Free at last: With dam breached, Rogue flows freely for first time in nearly a century

Free at last: With dam breached, Rogue flows freely for first time in nearly a century

By Jeff Duewel
Daily Courier
October 10, 2009

By Friday just after lunch, the Rogue River was busy scouring a new channel through sediment piled upstream from the former Savage Rapids Dam, signalling the end of a long fight over the 88-year-old dam.

At least one drift boater was perched upstream from the channel, hoping to be the first person in nearly a century to pass through this spot in the Rogue River. Savage Rapids Dam was finished in 1921.

About 100 people plan to float through the former dam site Saturday morning, if navigation was judged to be safe, said Bob Hunter, an attorney for WaterWatch. It was Hunter who instigated lawsuits against the Grants Pass Irrigation District 20-some years ago over poor passage for salmon and steelhead.

On Friday, Hunter stood on a pipe bridge downstream from the dam, with about 25 other members of the media, employees of GPID, the Bureau of Reclamation, the Oregon Department of Fish and Wildlife, and Slayden Construction as the Rogue was rerouted to the north side, finally independent of the former dam.

“We never dreamed it would take more than 20 years, but we’re just happy it’s happening,” Hunter said. “Today is a great day for the Rogue River and its fishery.”

Slayden Construction has already knocked out three more sections, and what is left at the dam site will remain, including radial gates to be plugged with cement.
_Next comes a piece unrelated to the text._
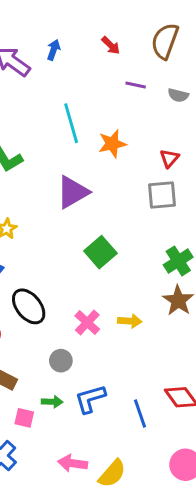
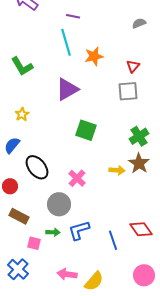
purple line: (136, 85) -> (73, 16), moved
gray semicircle: (178, 95) -> (139, 23), turned 144
green square: (100, 252) -> (86, 130), turned -30
yellow arrow: (130, 321) -> (117, 170), moved
gray circle: (61, 361) -> (59, 204), size x1.5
Work on the $40 million project should be done in November. Slayden still has to remove cement and steel posts from the top of what’s left of the dam, along with the south fish ladder.
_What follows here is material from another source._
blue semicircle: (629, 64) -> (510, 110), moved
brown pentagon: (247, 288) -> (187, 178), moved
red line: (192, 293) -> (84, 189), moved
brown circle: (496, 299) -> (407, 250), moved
GPID, which consented to dam removal in 2001 under pressure of lawsuits, started using new pumps last spring.

On Friday morning the Rogue streamed through the remnants of the dam on the south side, but radial gates were slowly closed to raise the level, and a 400-yard-long pilot channel to the north breached at the bottom. It started as a trickle around 9:30 a.m., but by late morning the top end was breached and the north channel was moving dirt and rock.
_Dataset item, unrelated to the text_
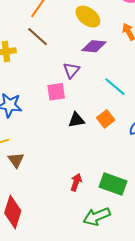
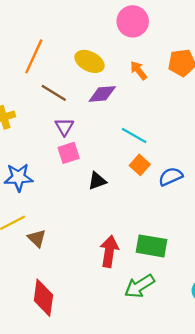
brown line: (38, 37) -> (54, 93), moved
purple triangle: (71, 70) -> (64, 127), moved
orange square: (106, 119) -> (140, 165), moved
red arrow: (76, 182) -> (109, 251), size x1.5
“I saw one rock probably six feet long and four feet wide rolling through there,” said GPID Manager Dan Shepard.

The turbidity just before noon was a muddy 200 nephelometric turbidity units just below the dam, said Jason Canady, manager for the city’s water filtration plant in Grants Pass. Prior to the breaching the water was a gin-clear 3 NTUs. The water had muddied up to 22 NTUs by Saturday morning.

The plant was temporarily shut down Friday morning, Canady said. The plant has handled sediment loads of up to 800 NTUs in the past, but did not know what to expect on Friday.

“I can count on one hand the times we’ve done this in 14 years,” Canady said. “We were planning for the worst. We topped off all of our reservoirs this morning.”

Slayden finished removing the north end of the dam in early summer, but could not begin final demolition until the end of irrigation season because sediment could have harmed GPID’s new pumps.

The rush of muddy water coincides with one of the most popular fishing months of the year on the Rogue River, but dam removal advocate Dave Strahan believes the river should clear quickly because of the low flows of October.

“There’s no doubt there’s going to be an impact, but the question is, to what extent and how long,” Strahan said.

Bureau of Reclamation modeling predicts that much of the 200,000 cubic yards of sediment upstream from the dam will not flush out until higher-volume winter flows.